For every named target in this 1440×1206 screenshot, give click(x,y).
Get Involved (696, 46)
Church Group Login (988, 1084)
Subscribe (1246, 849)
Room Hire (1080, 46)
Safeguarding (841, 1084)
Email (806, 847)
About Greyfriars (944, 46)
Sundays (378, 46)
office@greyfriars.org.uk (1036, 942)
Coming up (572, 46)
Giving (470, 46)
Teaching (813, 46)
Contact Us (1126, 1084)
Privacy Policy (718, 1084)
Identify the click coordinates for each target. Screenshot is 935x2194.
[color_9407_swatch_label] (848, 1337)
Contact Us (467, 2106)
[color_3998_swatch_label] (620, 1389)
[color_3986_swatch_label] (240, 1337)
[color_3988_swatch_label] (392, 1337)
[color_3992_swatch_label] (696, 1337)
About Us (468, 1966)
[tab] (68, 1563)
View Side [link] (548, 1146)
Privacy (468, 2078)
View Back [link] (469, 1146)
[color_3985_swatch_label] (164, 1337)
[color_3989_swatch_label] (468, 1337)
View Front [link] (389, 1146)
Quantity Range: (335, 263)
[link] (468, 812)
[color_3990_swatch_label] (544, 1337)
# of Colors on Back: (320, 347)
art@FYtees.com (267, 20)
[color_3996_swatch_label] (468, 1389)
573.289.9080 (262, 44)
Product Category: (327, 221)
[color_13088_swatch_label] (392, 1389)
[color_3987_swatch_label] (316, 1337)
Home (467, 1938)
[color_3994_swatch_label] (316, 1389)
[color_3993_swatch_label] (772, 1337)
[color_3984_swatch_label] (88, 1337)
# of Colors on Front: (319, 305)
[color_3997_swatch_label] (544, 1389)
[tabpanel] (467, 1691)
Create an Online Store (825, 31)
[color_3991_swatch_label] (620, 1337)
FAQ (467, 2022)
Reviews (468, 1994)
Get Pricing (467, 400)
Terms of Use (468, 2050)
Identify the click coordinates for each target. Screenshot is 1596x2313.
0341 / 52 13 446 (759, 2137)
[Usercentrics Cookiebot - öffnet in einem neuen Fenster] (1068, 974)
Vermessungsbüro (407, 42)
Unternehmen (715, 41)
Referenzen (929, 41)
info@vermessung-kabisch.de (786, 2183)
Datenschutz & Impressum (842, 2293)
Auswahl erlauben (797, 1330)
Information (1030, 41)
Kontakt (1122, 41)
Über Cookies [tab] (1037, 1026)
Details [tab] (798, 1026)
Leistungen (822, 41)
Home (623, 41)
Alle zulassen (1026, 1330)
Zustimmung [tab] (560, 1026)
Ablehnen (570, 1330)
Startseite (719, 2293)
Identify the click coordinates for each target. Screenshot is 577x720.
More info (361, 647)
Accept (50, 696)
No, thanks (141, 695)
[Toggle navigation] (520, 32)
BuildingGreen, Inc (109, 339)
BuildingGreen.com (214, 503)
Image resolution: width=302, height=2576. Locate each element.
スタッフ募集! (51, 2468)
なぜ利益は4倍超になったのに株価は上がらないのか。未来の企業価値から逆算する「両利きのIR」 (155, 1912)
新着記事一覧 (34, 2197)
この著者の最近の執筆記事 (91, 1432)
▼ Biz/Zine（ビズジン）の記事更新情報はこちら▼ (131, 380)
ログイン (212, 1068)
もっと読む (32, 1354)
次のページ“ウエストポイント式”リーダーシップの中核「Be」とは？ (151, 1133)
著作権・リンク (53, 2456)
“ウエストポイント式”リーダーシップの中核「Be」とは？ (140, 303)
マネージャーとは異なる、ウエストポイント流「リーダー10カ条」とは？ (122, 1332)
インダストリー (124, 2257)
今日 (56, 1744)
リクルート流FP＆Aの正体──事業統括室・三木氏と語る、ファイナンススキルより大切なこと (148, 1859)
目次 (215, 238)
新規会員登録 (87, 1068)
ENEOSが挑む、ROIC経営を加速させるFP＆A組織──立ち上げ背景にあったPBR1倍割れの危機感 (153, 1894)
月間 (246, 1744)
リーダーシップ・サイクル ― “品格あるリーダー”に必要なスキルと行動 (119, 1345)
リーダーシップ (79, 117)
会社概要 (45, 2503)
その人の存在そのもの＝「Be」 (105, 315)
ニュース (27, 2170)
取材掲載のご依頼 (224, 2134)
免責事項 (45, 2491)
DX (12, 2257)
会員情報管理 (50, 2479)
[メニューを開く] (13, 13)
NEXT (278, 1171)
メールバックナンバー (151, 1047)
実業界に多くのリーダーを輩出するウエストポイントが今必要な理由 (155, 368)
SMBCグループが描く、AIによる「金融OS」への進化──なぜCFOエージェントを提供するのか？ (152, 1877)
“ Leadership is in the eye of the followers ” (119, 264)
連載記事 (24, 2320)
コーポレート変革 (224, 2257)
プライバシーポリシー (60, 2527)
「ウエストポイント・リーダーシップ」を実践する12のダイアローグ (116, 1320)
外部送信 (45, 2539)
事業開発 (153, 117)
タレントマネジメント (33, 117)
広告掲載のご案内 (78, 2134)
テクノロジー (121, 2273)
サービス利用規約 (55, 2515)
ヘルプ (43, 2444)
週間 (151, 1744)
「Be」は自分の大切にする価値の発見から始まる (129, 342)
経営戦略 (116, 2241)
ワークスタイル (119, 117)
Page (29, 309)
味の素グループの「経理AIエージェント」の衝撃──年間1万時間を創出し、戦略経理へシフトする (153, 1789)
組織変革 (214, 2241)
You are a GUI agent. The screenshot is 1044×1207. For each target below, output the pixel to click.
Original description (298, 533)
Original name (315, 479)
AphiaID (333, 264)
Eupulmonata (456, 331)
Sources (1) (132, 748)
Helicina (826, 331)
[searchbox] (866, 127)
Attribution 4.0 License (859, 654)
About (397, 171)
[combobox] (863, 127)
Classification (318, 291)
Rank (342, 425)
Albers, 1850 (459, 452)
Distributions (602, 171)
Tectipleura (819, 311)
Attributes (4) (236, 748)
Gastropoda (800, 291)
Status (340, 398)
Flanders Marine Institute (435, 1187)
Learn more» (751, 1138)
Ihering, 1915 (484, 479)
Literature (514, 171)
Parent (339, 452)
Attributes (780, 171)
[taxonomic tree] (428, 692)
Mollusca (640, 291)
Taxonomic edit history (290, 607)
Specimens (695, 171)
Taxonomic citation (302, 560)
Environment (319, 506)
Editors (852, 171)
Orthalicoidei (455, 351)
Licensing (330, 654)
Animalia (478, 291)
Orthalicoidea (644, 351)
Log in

───

→ AIM OF THE TASK:
Write out every line of the material exactly as it appears.

→ FINISHED EXERCISE:
For every named target in this 1440×1206 screenshot, give click(x,y).
Get Involved (696, 46)
Church Group Login (988, 1084)
Subscribe (1246, 849)
Room Hire (1080, 46)
Safeguarding (841, 1084)
Email (806, 847)
About Greyfriars (944, 46)
Sundays (378, 46)
office@greyfriars.org.uk (1036, 942)
Coming up (572, 46)
Giving (470, 46)
Teaching (813, 46)
Contact Us (1126, 1084)
Privacy Policy (718, 1084)
Identify the click coordinates for each target. Screenshot is 935x2194.
[color_9407_swatch_label] (848, 1337)
Contact Us (467, 2106)
[color_3998_swatch_label] (620, 1389)
[color_3986_swatch_label] (240, 1337)
[color_3988_swatch_label] (392, 1337)
[color_3992_swatch_label] (696, 1337)
About Us (468, 1966)
[tab] (68, 1563)
View Side [link] (548, 1146)
Privacy (468, 2078)
View Back [link] (469, 1146)
[color_3985_swatch_label] (164, 1337)
[color_3989_swatch_label] (468, 1337)
View Front [link] (389, 1146)
Quantity Range: (335, 263)
[link] (468, 812)
[color_3990_swatch_label] (544, 1337)
# of Colors on Back: (320, 347)
art@FYtees.com (267, 20)
[color_3996_swatch_label] (468, 1389)
573.289.9080 (262, 44)
Product Category: (327, 221)
[color_13088_swatch_label] (392, 1389)
[color_3987_swatch_label] (316, 1337)
Home (467, 1938)
[color_3994_swatch_label] (316, 1389)
[color_3993_swatch_label] (772, 1337)
[color_3984_swatch_label] (88, 1337)
# of Colors on Front: (319, 305)
[color_3997_swatch_label] (544, 1389)
[tabpanel] (467, 1691)
Create an Online Store (825, 31)
[color_3991_swatch_label] (620, 1337)
FAQ (467, 2022)
Reviews (468, 1994)
Get Pricing (467, 400)
Terms of Use (468, 2050)
Identify the click coordinates for each target. Screenshot is 1596x2313.
0341 / 52 13 446 (759, 2137)
[Usercentrics Cookiebot - öffnet in einem neuen Fenster] (1068, 974)
Vermessungsbüro (407, 42)
Unternehmen (715, 41)
Referenzen (929, 41)
info@vermessung-kabisch.de (786, 2183)
Datenschutz & Impressum (842, 2293)
Auswahl erlauben (797, 1330)
Information (1030, 41)
Kontakt (1122, 41)
Über Cookies [tab] (1037, 1026)
Details [tab] (798, 1026)
Leistungen (822, 41)
Home (623, 41)
Alle zulassen (1026, 1330)
Zustimmung [tab] (560, 1026)
Ablehnen (570, 1330)
Startseite (719, 2293)
Identify the click coordinates for each target. Screenshot is 577x720.
More info (361, 647)
Accept (50, 696)
No, thanks (141, 695)
[Toggle navigation] (520, 32)
BuildingGreen, Inc (109, 339)
BuildingGreen.com (214, 503)
Image resolution: width=302, height=2576. Locate each element.
スタッフ募集! (51, 2468)
なぜ利益は4倍超になったのに株価は上がらないのか。未来の企業価値から逆算する「両利きのIR」 (155, 1912)
新着記事一覧 (34, 2197)
この著者の最近の執筆記事 (91, 1432)
▼ Biz/Zine（ビズジン）の記事更新情報はこちら▼ (131, 380)
ログイン (212, 1068)
もっと読む (32, 1354)
次のページ“ウエストポイント式”リーダーシップの中核「Be」とは？ (151, 1133)
著作権・リンク (53, 2456)
“ウエストポイント式”リーダーシップの中核「Be」とは？ (140, 303)
マネージャーとは異なる、ウエストポイント流「リーダー10カ条」とは？ (122, 1332)
インダストリー (124, 2257)
今日 (56, 1744)
リクルート流FP＆Aの正体──事業統括室・三木氏と語る、ファイナンススキルより大切なこと (148, 1859)
目次 (215, 238)
新規会員登録 (87, 1068)
ENEOSが挑む、ROIC経営を加速させるFP＆A組織──立ち上げ背景にあったPBR1倍割れの危機感 (153, 1894)
月間 (246, 1744)
リーダーシップ・サイクル ― “品格あるリーダー”に必要なスキルと行動 (119, 1345)
リーダーシップ (79, 117)
会社概要 (45, 2503)
その人の存在そのもの＝「Be」 (105, 315)
ニュース (27, 2170)
取材掲載のご依頼 (224, 2134)
免責事項 (45, 2491)
DX (12, 2257)
会員情報管理 (50, 2479)
[メニューを開く] (13, 13)
NEXT (278, 1171)
メールバックナンバー (151, 1047)
実業界に多くのリーダーを輩出するウエストポイントが今必要な理由 (155, 368)
SMBCグループが描く、AIによる「金融OS」への進化──なぜCFOエージェントを提供するのか？ (152, 1877)
“ Leadership is in the eye of the followers ” (119, 264)
連載記事 (24, 2320)
コーポレート変革 (224, 2257)
プライバシーポリシー (60, 2527)
「ウエストポイント・リーダーシップ」を実践する12のダイアローグ (116, 1320)
外部送信 (45, 2539)
事業開発 (153, 117)
タレントマネジメント (33, 117)
広告掲載のご案内 (78, 2134)
テクノロジー (121, 2273)
サービス利用規約 (55, 2515)
ヘルプ (43, 2444)
週間 (151, 1744)
「Be」は自分の大切にする価値の発見から始まる (129, 342)
経営戦略 (116, 2241)
ワークスタイル (119, 117)
Page (29, 309)
味の素グループの「経理AIエージェント」の衝撃──年間1万時間を創出し、戦略経理へシフトする (153, 1789)
組織変革 (214, 2241)
You are a GUI agent. The screenshot is 1044×1207. For each target below, output the pixel to click.
Original description (298, 533)
Original name (315, 479)
AphiaID (333, 264)
Eupulmonata (456, 331)
Sources (1) (132, 748)
Helicina (826, 331)
[searchbox] (866, 127)
Attribution 4.0 License (859, 654)
About (397, 171)
[combobox] (863, 127)
Classification (318, 291)
Rank (342, 425)
Albers, 1850 (459, 452)
Distributions (602, 171)
Tectipleura (819, 311)
Attributes (4) (236, 748)
Gastropoda (800, 291)
Status (340, 398)
Flanders Marine Institute (435, 1187)
Learn more» (751, 1138)
Ihering, 1915 (484, 479)
Literature (514, 171)
Parent (339, 452)
Attributes (780, 171)
[taxonomic tree] (428, 692)
Mollusca (640, 291)
Taxonomic edit history (290, 607)
Specimens (695, 171)
Taxonomic citation (302, 560)
Environment (319, 506)
Editors (852, 171)
Orthalicoidei (455, 351)
Licensing (330, 654)
Animalia (478, 291)
Orthalicoidea (644, 351)
Log in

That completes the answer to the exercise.